EXERCISE GOAL: Only one span of the material below is wanted. Output it exactly, from the line with "Your monthly Cybersecurity Speaker Series" through the line with "Please don't run", without any pictures.
#### SOURCE MATERIAL
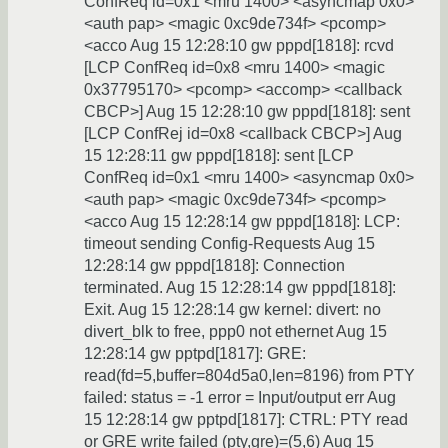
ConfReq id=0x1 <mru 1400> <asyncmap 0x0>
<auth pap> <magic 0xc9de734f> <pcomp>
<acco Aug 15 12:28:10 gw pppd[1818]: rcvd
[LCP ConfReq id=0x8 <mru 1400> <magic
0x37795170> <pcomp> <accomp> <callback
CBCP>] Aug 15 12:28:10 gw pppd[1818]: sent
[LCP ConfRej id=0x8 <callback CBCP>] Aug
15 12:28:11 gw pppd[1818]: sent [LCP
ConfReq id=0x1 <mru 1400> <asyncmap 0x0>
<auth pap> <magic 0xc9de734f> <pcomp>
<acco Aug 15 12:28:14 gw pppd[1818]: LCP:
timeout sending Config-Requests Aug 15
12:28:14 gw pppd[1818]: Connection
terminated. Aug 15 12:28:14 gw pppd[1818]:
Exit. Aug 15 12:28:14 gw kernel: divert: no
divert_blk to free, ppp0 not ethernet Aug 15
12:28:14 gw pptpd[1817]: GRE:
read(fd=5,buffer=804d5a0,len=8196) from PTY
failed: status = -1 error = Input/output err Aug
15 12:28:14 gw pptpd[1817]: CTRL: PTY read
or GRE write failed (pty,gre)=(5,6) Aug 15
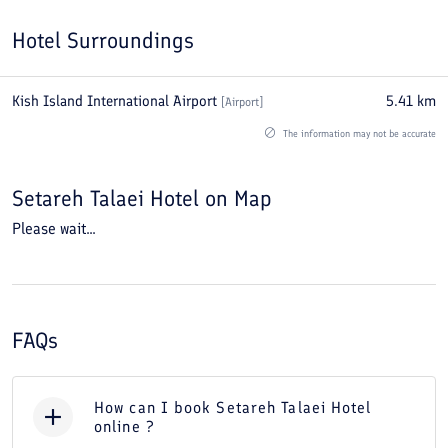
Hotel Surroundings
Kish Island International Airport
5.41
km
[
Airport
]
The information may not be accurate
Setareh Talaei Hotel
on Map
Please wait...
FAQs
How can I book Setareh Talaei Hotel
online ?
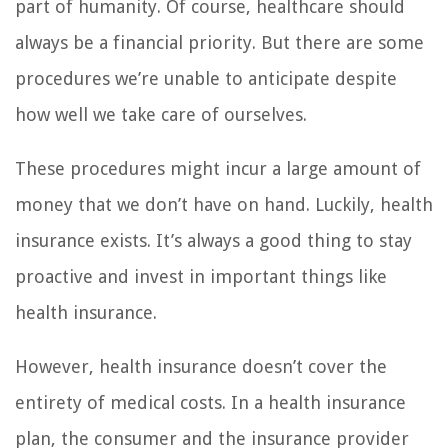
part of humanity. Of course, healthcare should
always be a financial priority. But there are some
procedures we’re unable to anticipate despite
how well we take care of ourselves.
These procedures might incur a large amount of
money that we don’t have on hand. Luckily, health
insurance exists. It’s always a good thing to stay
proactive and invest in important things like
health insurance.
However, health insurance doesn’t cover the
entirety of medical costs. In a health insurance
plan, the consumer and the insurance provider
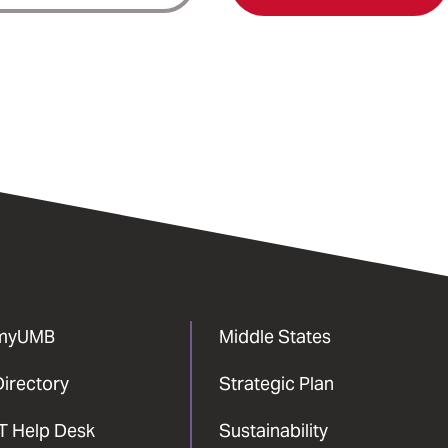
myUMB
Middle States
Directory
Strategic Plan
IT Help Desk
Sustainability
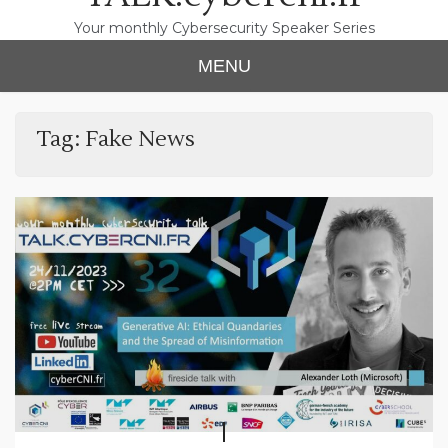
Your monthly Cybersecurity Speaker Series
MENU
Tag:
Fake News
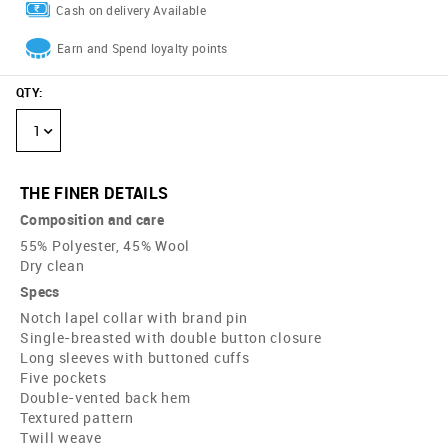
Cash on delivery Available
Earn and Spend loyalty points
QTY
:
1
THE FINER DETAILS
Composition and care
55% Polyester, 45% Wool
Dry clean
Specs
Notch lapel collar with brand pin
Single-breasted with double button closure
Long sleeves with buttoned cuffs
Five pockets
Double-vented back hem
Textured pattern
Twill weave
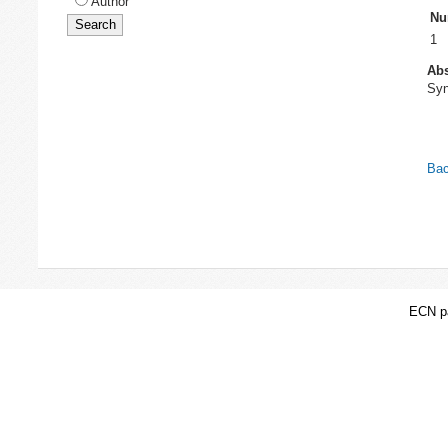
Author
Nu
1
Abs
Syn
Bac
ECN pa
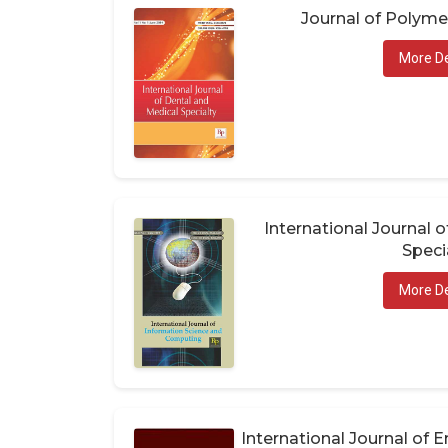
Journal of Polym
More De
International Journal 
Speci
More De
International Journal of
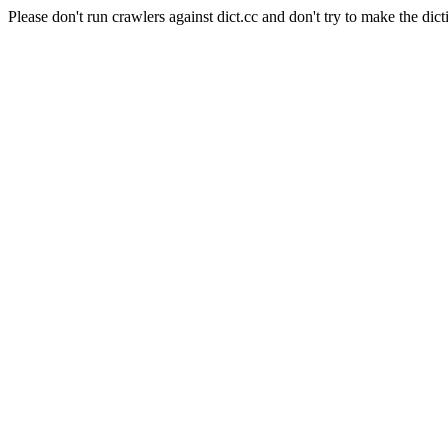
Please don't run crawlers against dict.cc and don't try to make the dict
########
#### SOURCE MATERIAL
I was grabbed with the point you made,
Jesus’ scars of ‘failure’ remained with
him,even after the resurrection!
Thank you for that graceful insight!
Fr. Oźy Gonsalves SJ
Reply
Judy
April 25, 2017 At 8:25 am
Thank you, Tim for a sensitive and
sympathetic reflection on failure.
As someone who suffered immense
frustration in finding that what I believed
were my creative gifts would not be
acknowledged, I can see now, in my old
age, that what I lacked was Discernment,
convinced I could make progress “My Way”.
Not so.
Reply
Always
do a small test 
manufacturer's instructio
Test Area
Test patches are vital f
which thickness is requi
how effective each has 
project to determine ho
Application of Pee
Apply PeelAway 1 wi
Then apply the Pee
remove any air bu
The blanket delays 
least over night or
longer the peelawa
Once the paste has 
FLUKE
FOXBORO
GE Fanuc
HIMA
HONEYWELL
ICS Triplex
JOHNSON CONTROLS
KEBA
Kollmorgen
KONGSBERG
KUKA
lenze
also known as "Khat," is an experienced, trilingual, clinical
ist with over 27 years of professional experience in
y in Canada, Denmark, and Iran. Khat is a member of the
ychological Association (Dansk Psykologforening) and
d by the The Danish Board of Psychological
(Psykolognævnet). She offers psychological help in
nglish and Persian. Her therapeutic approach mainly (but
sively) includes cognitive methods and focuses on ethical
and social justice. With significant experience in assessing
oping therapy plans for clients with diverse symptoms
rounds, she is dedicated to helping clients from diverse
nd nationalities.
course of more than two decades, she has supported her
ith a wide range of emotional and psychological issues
########
FINISHED TASK:
Your monthly Cybersecurity Speaker Series
MENU
Tag:
Fake News
Cash on delivery Available
Earn and Spend loyalty points
QTY
:
1
THE FINER DETAILS
Composition and care
55% Polyester, 45% Wool
Dry clean
Specs
Notch lapel collar with brand pin
Single-breasted with double button closure
Long sleeves with buttoned cuffs
Five pockets
Double-vented back hem
Textured pattern
Twill weave
Author
Nu
1
Abs
Syn
Bac
ECN pa
Journal of Polym
More De
International Journal 
Speci
More De
International Journal of
Please don't run crawlers against dict.cc and don't try to make the dict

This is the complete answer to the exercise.